Transcribed page contents
- Opening Delimiter -
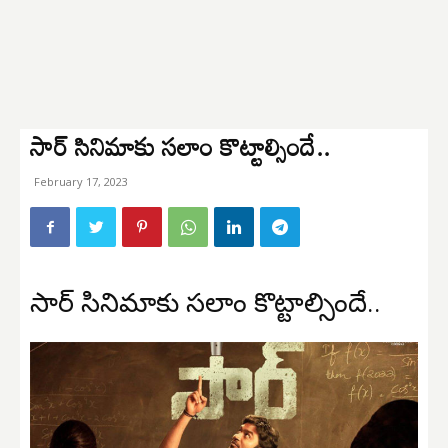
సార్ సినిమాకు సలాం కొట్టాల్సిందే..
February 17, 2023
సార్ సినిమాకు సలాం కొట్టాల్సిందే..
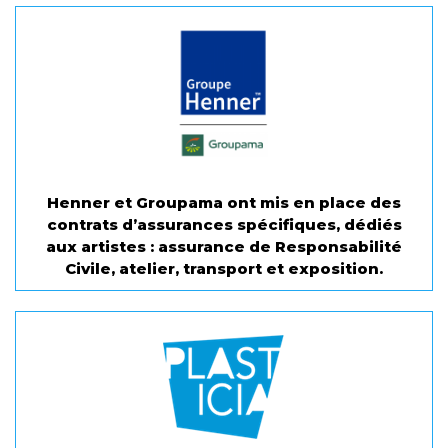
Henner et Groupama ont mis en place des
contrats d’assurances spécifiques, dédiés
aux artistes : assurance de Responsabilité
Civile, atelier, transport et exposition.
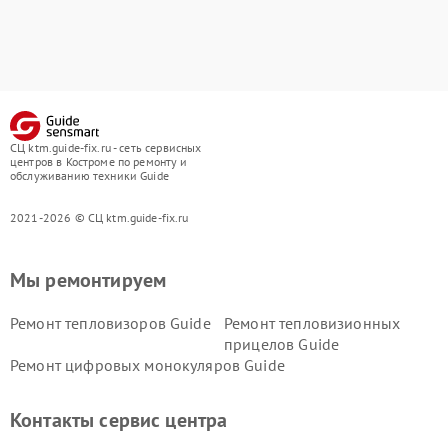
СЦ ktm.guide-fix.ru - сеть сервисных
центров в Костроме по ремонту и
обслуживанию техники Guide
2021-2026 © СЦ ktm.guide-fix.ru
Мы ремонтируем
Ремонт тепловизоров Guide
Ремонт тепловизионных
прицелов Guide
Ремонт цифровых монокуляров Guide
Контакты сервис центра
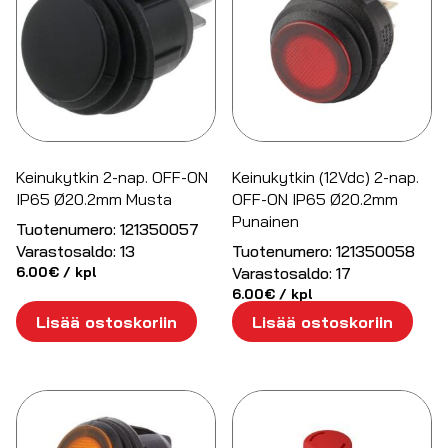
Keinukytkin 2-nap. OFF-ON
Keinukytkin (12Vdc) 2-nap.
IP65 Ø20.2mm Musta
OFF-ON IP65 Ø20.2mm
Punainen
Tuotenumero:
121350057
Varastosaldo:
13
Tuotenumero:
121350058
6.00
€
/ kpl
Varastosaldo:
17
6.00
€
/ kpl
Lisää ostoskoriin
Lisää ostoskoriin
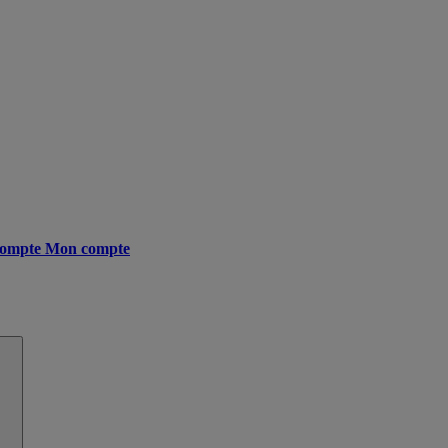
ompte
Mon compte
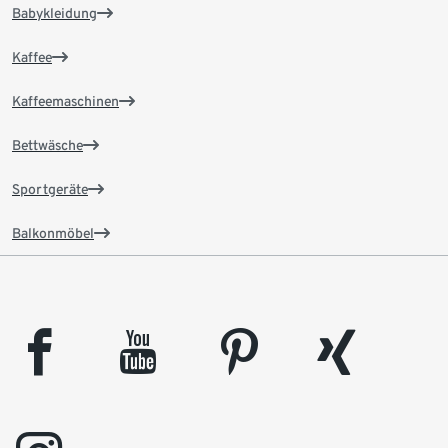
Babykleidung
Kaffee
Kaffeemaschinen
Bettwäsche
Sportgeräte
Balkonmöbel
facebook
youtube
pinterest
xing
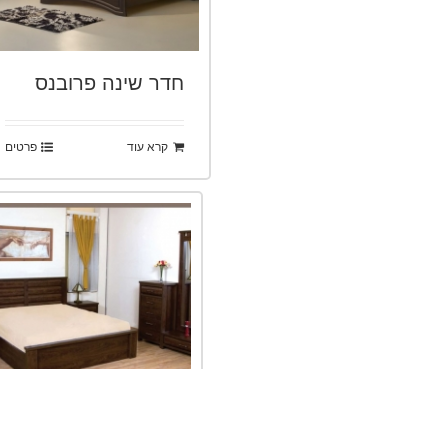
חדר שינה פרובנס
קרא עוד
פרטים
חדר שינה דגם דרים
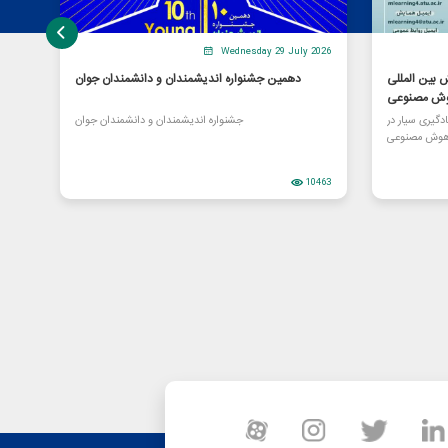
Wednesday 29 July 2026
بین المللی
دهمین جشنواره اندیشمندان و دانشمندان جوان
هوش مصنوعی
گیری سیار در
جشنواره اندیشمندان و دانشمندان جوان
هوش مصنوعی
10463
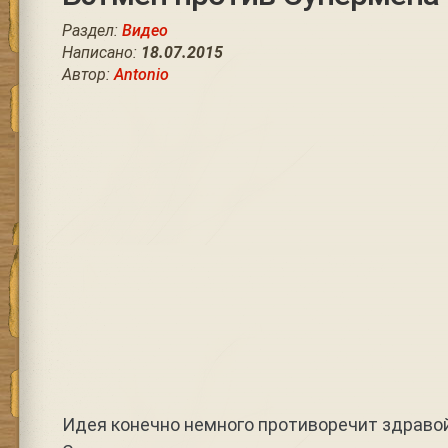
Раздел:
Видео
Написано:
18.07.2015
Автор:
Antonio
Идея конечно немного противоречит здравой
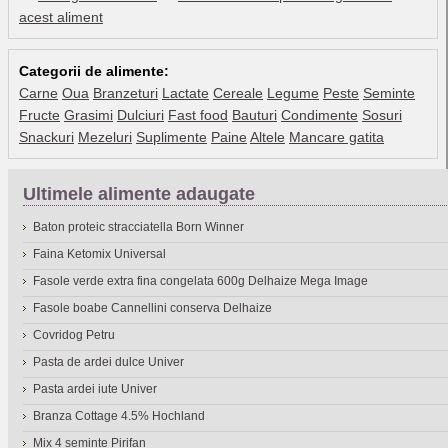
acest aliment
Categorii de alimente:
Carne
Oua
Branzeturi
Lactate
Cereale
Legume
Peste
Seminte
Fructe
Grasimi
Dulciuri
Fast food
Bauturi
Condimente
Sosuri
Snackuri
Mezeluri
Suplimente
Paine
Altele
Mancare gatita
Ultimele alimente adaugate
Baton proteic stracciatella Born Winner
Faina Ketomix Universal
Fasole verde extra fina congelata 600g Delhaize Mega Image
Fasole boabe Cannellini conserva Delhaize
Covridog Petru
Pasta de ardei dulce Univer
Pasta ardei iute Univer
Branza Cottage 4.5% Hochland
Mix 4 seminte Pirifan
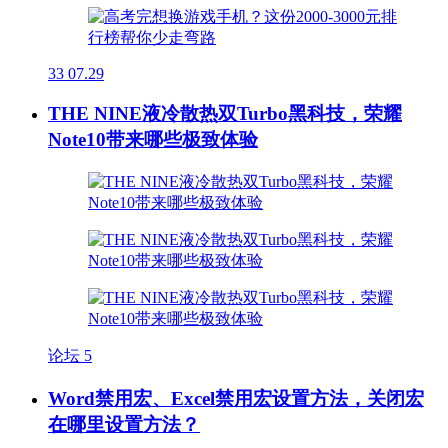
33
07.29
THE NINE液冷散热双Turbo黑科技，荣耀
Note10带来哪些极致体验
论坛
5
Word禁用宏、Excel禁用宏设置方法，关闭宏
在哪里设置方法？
- Closing Delimiter -
**Prompt**
Exactly the lines above from the one that contains "Ремонт тепловизионных" down to the one that contains "Mancare gatita" are to be output, both ends kept and pictures omitted.

**Exercise result**
Ремонт тепловизионных
прицелов Guide
Ремонт цифровых монокуляров Guide
Контакты сервис центра
Keinukytkin 2-nap. OFF-ON
Keinukytkin (12Vdc) 2-nap.
IP65 Ø20.2mm Musta
OFF-ON IP65 Ø20.2mm
Punainen
Tuotenumero:
121350057
Varastosaldo:
13
Tuotenumero:
121350058
6.00
€
/ kpl
Varastosaldo:
17
6.00
€
/ kpl
Lisää ostoskoriin
Lisää ostoskoriin
ompte
Mon compte
Babykleidung
Kaffee
Kaffeemaschinen
Bettwäsche
Sportgeräte
Balkonmöbel
facebook
youtube
pinterest
xing
חדר שינה פרובנס
קרא עוד
פרטים
חדר שינה דגם דרים
Wednesday 29 July 2026
بین المللی
دهمین جشنواره اندیشمندان و دانشمندان جوان
هوش مصنوعی
گیری سیار در
جشنواره اندیشمندان و دانشمندان جوان
هوش مصنوعی
10463
Раздел:
Видео
Написано:
18.07.2015
Автор:
Antonio
Идея конечно немного противоречит здравой
acest aliment
Categorii de alimente:
Carne
Oua
Branzeturi
Lactate
Cereale
Legume
Peste
Seminte
Fructe
Grasimi
Dulciuri
Fast food
Bauturi
Condimente
Sosuri
Snackuri
Mezeluri
Suplimente
Paine
Altele
Mancare gatita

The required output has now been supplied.